> **Exercise directions**
Only the lines that hold "lučke" should be in the answer, each copied from the data below.

> **Data listing**

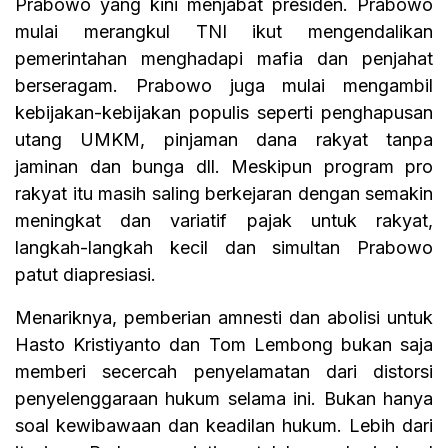
Prabowo yang kini menjabat presiden. Prabowo
mulai merangkul TNI ikut mengendalikan
pemerintahan menghadapi mafia dan penjahat
berseragam. Prabowo juga mulai mengambil
kebijakan-kebijakan populis seperti penghapusan
utang UMKM, pinjaman dana rakyat tanpa
jaminan dan bunga dll. Meskipun program pro
rakyat itu masih saling berkejaran dengan semakin
meningkat dan variatif pajak untuk rakyat,
langkah-langkah kecil dan simultan Prabowo
patut diapresiasi.
Menariknya, pemberian amnesti dan abolisi untuk
Hasto Kristiyanto dan Tom Lembong bukan saja
memberi secercah penyelamatan dari distorsi
penyelenggaraan hukum selama ini. Bukan hanya
soal kewibawaan dan keadilan hukum. Lebih dari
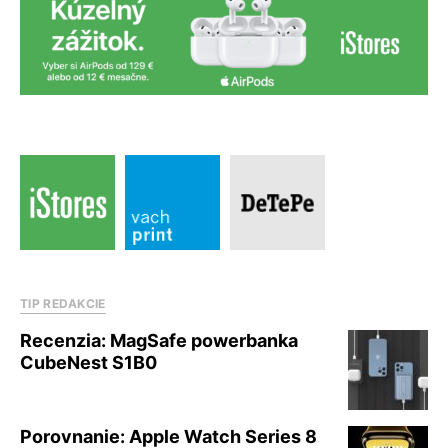
TIP REDAKCIE
Recenzia: MagSafe powerbanka
CubeNest S1B0
Porovnanie: Apple Watch Series 8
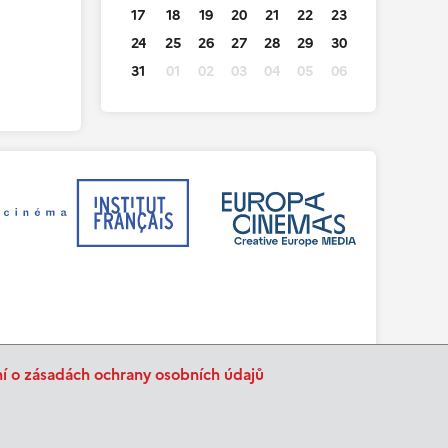
17
18
19
20
21
22
23
24
25
26
27
28
29
30
31
01
02
03
04
05
06
ní o zásadách ochrany osobních údajů
BurnIT
Tajpej Design
code:
design:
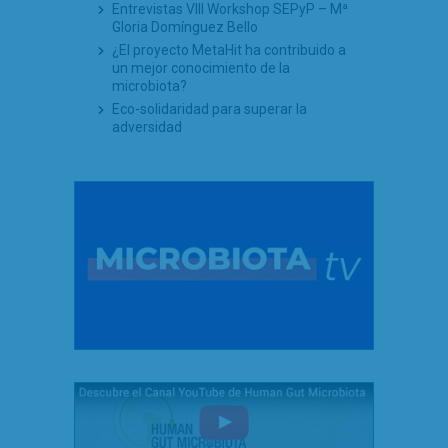
Entrevistas VIII Workshop SEPyP – Mª
Gloria Domínguez Bello
¿El proyecto MetaHit ha contribuido a
un mejor conocimiento de la
microbiota?
Eco-solidaridad para superar la
adversidad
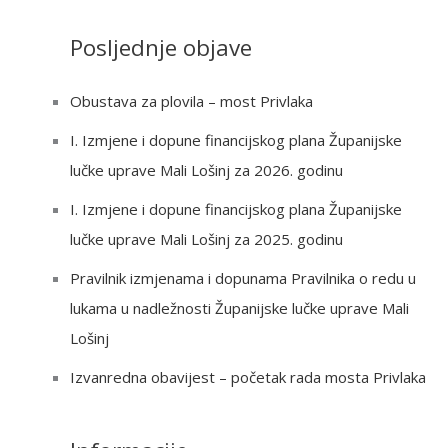
a
Posljednje objave
r
c
Obustava za plovila – most Privlaka
h
I. Izmjene i dopune financijskog plana Županijske
f
lučke uprave Mali Lošinj za 2026. godinu
o
r
I. Izmjene i dopune financijskog plana Županijske
:
lučke uprave Mali Lošinj za 2025. godinu
Pravilnik izmjenama i dopunama Pravilnika o redu u
lukama u nadležnosti Županijske lučke uprave Mali
Lošinj
Izvanredna obavijest – početak rada mosta Privlaka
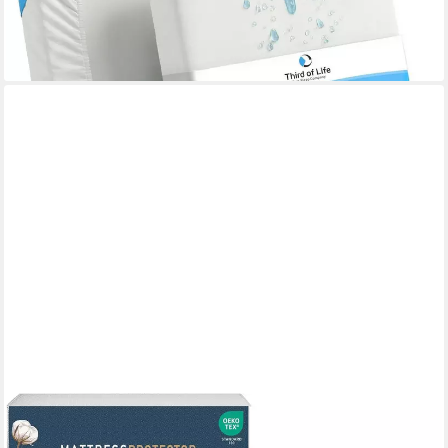
ab 19,95 €
UVP
24,95 €
-20%
lieferbar - in 2-3 Werktagen bei dir
BRB HOME
Matratzenschoner wasserdichte Matratzenauflage Baumwolle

> **Output below**
lučke uprave Mali Lošinj za 2026. godinu
lučke uprave Mali Lošinj za 2025. godinu
lukama u nadležnosti Županijske lučke uprave Mali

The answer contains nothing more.